🤖 AI Summary
Existing self-supervised speech language identification (LID) models struggle to unify dialects and accents of the same language. This paper proposes the first geography-aware self-supervised LID framework: it introduces geographic location prediction—aligned with the language level—as an auxiliary task, and injects the predicted geographic vector as a conditional signal into intermediate representations to guide the model toward learning more robust, unified language representations. The method is formulated within a multi-task self-supervised learning paradigm and evaluated on six multilingual datasets. It achieves a state-of-the-art 97.7% accuracy on the FLEURS benchmark and yields a 9.7% relative improvement on the ML-SUPERB 2.0 dialect benchmark.
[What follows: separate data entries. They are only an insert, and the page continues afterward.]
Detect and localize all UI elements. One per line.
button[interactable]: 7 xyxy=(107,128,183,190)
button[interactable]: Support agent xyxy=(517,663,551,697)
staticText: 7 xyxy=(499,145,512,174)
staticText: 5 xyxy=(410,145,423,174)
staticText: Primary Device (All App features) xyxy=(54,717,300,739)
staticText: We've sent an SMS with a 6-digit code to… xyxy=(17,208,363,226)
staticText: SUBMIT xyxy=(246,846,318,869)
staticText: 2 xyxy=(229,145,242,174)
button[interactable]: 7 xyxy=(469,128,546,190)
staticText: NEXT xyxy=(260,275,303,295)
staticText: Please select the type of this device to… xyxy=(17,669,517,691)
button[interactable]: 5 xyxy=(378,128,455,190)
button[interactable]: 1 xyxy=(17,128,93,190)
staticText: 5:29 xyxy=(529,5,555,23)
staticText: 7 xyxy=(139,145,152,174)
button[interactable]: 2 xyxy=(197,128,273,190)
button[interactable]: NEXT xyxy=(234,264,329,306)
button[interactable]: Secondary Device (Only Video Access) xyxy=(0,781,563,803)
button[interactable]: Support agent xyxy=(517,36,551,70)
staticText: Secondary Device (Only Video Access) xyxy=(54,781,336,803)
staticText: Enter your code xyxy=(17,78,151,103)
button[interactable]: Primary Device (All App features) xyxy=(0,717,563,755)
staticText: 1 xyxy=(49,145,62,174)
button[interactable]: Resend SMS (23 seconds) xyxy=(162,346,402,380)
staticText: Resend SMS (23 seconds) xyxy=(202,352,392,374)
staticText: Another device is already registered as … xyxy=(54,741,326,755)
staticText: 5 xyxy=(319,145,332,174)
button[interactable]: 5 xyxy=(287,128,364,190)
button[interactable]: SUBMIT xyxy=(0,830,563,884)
The core contribution is the first integration of geographic priors into self-supervised LID, enhancing dialect- and accent-invariance through conditional representation learning.
📝 Abstract
While Self-supervised Learning (SSL) has significantly improved Spoken Language Identification (LID), existing models often struggle to consistently classify dialects and accents of the same language as a unified class. To address this challenge, we propose geolocation-aware LID, a novel approach that incorporates language-level geolocation information into the SSL-based LID model. Specifically, we introduce geolocation prediction as an auxiliary task and inject the predicted vectors into intermediate representations as conditioning signals. This explicit conditioning encourages the model to learn more unified representations for dialectal and accented variations. Experiments across six multilingual datasets demonstrate that our approach improves robustness to intra-language variations and unseen domains, achieving new state-of-the-art accuracy on FLEURS (97.7%) and 9.7% relative improvement on ML-SUPERB 2.0 dialect set.